Rester en bonne santé relève parfois du défi, tout comme connaître son poids idéal. La plupart des gens font, pour cela, confiance à l’indice de masse corporelle, ou IMC, qui établit un rapport entre poids et taille. Bien que de nombreux experts considèrent cette méthode comme relativement limitée, l’IMC demeure une façon populaire d’estimer si son poids est sain.


Il a été demandé à cinq experts si l’indice de masse corporelle ou IMC peut effectivement constituer un bon indicateur de la salubrité de notre poids... et tous sont unanimes en affirmant que non.

Alessandro Demaio, Médecin

Il y a deux questions distinctes ici : l’IMC est-il un bon indicateur de poids, et le poids reflète-t-il précisément l’état de santé ? L’IMC, qui est l’outil le plus souvent utilisé pour déterminer des « intervalles de poids sain », a été conçu principalement pour suivre le poids des populations. Bien qu’il s’agisse d’un outil de dépistage simple et utile lorsque l’on s’intéresse à des groupes de personnes, ce n’est pas un marqueur très précis pour ce qui est de la santé individuelle. En effet, l’IMC repose sur les mesures de la taille et du poids, et sur leur rapport (IMC=Poids/Taille2). Mais le poids seul ne permet pas de faire la différence entre un kilogramme de gras et un kilogramme de muscle, pas plus qu’il ne permet de tenir compte de la forme du corps et des endroits où est répartie la graisse, lesquels peuvent dépendre, par exemple, de l’origine ethnique ou du sexe.
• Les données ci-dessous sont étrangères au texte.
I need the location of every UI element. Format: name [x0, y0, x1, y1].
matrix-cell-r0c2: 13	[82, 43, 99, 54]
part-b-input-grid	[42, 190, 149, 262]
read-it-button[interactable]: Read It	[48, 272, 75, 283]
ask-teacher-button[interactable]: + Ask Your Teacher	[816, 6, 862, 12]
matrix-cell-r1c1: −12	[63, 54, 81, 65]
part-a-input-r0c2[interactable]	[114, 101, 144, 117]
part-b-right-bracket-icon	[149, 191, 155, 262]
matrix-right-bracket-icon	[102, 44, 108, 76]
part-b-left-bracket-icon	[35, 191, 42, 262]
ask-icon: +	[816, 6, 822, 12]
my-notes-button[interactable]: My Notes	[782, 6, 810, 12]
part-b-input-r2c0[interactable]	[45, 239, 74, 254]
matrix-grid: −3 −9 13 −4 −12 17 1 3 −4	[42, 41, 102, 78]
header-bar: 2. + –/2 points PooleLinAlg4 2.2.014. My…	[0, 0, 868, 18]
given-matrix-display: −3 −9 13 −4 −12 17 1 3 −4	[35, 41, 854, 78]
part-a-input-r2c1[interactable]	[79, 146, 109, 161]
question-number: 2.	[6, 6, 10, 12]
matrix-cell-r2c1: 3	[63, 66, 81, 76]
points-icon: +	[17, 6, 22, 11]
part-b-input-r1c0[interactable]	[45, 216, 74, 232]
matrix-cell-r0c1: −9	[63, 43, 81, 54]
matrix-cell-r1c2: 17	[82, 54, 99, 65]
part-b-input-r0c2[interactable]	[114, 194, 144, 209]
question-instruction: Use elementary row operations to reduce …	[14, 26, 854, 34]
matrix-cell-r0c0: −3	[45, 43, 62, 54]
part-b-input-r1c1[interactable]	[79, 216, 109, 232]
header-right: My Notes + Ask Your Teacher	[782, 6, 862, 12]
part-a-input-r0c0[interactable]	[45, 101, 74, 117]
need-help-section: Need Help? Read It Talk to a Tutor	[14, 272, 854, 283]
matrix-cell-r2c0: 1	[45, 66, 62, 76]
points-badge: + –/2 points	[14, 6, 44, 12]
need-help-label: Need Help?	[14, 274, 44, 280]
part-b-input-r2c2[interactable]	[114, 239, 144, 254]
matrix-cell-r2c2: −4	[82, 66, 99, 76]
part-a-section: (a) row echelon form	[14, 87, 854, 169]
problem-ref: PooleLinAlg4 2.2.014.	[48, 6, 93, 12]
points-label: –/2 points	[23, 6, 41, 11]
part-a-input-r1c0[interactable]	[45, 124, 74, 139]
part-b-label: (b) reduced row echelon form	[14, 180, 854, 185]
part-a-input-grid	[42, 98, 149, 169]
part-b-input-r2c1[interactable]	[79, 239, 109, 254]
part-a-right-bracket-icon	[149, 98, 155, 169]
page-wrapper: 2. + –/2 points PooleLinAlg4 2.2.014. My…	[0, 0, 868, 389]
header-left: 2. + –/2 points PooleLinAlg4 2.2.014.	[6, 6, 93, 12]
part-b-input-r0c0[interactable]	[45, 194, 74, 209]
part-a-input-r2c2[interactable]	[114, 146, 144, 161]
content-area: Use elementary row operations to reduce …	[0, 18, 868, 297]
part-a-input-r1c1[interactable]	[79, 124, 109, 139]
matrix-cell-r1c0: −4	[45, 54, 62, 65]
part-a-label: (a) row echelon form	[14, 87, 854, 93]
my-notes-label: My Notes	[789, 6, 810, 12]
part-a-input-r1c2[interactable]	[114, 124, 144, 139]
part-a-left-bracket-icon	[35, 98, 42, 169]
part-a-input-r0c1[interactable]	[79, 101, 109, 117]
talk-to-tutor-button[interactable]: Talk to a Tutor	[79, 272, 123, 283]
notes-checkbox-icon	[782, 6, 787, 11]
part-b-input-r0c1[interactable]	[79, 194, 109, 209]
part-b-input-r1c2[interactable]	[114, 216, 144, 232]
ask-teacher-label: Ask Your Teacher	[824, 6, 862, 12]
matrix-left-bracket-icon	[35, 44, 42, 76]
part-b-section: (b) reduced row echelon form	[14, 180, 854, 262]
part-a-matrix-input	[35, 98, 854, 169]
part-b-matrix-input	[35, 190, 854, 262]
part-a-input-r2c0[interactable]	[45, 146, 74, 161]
Ainsi, les individus en surpoids ne sont pas tous sujets à des risques de maladie cardiaque ou à des problèmes métaboliques (conversion de la nourriture en énergie), de la même façon que les gens minces ne sont pas tous en bonne santé. En règle générale toutefois, l'excès de poids chronique ou un important gain de poids sont liés à des risques de survenue de diverses maladies. Poids et IMC peuvent donc malgré tout s'avérer utiles pour estimer l'état de santé – en particulier en combinaison avec d'autres mesures telles que la circonférence de la taille. Mais ils ne constituent pas à eux seul une garantie de bien-être, ni ne se substituent à un examen approprié chez un médecin traitant.
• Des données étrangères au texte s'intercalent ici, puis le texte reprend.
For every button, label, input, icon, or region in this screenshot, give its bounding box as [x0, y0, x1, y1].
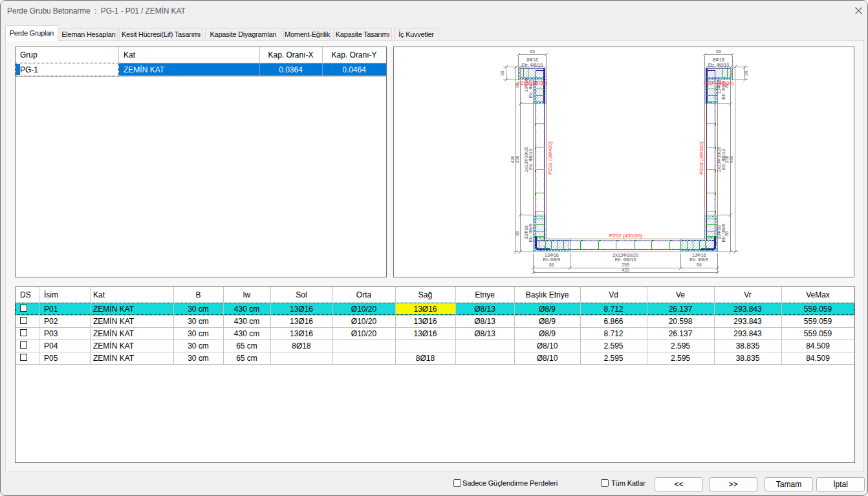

Emma Gearon, Épidémiologiste

L’IMC est un indicateur simplifié mettant en rapport poids et taille. Il ne peut pas différencier la masse musculaire de la masse graisseuse. De ce fait, chez les adultes dont la masse musculaire est élevée, comme certains athlètes, l’IMC tend à surestimer le risque pour la santé. Au contraire, il sous-estime ce risque chez certains adultes ayant une faible masse musculaire, mais qui ne sont pas forcément en bonne santé en raison par exemple d’un mode de vie sédentaire. Malgré cette limitation, l’IMC est considéré comme adéquat pour estimer les risques pour la santé au niveau de la population entière.
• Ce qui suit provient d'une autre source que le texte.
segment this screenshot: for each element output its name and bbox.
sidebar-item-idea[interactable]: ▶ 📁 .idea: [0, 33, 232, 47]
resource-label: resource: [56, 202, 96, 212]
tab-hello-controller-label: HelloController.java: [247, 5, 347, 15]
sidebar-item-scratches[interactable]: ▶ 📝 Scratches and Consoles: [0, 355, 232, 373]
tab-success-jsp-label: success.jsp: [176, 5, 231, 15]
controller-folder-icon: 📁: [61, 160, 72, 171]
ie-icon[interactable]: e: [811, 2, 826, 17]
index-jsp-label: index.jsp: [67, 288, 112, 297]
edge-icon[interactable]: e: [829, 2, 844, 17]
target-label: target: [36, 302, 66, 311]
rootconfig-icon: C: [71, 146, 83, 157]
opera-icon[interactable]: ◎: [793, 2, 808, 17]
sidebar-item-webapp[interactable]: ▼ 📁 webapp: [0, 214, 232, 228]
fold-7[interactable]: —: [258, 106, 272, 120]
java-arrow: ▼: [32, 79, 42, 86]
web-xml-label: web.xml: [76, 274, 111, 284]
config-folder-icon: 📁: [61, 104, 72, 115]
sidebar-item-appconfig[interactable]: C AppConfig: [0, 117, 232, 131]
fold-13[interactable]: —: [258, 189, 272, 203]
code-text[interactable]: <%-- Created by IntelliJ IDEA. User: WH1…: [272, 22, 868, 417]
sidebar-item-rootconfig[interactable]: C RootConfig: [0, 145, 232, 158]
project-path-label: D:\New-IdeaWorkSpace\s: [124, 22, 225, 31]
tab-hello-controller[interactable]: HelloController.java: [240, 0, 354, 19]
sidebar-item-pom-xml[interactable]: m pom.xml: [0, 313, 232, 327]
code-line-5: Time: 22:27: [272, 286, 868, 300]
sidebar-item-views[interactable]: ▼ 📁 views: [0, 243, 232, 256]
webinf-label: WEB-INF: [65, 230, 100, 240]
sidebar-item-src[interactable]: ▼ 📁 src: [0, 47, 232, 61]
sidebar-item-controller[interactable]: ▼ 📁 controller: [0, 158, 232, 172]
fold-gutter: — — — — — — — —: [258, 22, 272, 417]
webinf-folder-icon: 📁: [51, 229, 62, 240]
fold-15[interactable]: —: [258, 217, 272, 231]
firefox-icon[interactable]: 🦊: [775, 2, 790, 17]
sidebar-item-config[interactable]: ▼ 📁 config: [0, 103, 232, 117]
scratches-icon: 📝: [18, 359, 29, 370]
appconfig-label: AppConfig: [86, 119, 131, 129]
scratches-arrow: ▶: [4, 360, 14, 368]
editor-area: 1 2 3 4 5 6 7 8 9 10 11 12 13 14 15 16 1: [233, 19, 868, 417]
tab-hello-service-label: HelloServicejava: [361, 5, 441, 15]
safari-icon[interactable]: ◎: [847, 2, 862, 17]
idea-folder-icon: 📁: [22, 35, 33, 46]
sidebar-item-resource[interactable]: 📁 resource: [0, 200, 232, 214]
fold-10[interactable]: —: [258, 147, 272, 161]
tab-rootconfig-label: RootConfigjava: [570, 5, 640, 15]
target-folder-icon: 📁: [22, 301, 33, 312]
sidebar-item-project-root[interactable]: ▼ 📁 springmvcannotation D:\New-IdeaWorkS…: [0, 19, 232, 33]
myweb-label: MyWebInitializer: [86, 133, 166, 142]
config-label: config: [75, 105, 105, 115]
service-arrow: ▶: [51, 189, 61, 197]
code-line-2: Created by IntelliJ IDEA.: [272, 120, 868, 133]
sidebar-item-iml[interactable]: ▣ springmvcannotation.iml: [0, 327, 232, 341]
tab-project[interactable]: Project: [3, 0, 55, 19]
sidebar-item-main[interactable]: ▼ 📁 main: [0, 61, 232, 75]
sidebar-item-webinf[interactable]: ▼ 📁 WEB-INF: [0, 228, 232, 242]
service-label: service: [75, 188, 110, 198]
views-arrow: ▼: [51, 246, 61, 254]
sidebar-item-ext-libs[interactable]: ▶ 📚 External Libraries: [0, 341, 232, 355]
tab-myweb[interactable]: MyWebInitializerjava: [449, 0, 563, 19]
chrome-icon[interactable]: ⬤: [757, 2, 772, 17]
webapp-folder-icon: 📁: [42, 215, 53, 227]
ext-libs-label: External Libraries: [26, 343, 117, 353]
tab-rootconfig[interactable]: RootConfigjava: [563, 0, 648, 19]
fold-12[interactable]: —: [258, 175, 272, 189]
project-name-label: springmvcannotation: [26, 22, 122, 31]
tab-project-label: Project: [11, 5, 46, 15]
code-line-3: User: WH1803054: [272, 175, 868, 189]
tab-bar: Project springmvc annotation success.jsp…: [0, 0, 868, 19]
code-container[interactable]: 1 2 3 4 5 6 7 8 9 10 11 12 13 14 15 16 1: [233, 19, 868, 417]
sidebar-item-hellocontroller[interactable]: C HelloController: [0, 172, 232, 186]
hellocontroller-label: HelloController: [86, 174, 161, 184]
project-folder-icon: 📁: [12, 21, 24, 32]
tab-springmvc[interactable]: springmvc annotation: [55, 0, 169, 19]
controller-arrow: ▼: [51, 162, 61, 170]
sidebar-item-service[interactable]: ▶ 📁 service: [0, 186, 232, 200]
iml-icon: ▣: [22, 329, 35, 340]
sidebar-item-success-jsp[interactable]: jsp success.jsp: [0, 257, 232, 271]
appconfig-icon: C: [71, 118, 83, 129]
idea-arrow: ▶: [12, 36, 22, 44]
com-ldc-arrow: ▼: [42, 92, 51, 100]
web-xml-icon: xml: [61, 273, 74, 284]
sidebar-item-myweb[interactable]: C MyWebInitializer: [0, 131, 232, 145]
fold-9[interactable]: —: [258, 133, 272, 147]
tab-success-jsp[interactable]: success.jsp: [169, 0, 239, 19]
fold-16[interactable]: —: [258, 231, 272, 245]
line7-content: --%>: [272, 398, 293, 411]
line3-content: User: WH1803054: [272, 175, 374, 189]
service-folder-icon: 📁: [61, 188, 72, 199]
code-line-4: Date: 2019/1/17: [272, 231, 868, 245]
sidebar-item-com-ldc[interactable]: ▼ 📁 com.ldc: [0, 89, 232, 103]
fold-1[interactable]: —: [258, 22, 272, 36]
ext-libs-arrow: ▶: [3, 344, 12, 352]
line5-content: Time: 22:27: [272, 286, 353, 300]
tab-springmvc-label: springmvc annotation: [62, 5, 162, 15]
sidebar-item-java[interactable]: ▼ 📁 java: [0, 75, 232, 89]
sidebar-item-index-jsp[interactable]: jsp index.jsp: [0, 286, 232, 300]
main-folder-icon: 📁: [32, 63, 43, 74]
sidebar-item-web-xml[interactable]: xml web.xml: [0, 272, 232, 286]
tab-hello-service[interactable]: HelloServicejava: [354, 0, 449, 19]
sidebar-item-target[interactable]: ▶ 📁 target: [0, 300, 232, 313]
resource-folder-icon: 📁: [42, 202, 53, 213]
Nous avons pourtant prouvé qu’en Australie, l’IMC sous-estime de plus en plus le risque au niveau de la population générale également, surtout si on le compare à la mesure du tour de taille. Dans l’enquête sur la santé 2011-12, 10 % des femmes classées comme ayant un poids normal par l’IMC étaient en réalité obèses si l’on considérait leur tour de taille, tout comme 25 % des hommes et 50 % des femmes classés en simple supoids. Par conséquent, l’IMC a sous-estimé la prévalence de l’obésité de près de 50 % chez les femmes et 30 % chez les hommes. Cet indice ne peut donc plus être considéré comme un indicateur fiable de salubrité du poids, et des recherches doivent être menées afin d’identifier une alternative appropriée.

Evelyn Parr, Spécialiste de l’exercice

Les indicateurs de force, de forme physique et de tissu adipeux sont beaucoup plus informatifs de l’état de santé que l’IMC. Celui-ci ne nous dit pas à quel point une personne est musclée, ou bien où se situe sa graisse : est-elle répartie sur les bras et les jambes ou plutôt au milieu du corps ? L’IMC renseigne simplement sur le poids d’une personne relativement à sa taille. En tant que tel, il s’agit d’une mesure importante pour les études à grande échelle, ou pour les cabinets médicaux, lorsque le temps manque.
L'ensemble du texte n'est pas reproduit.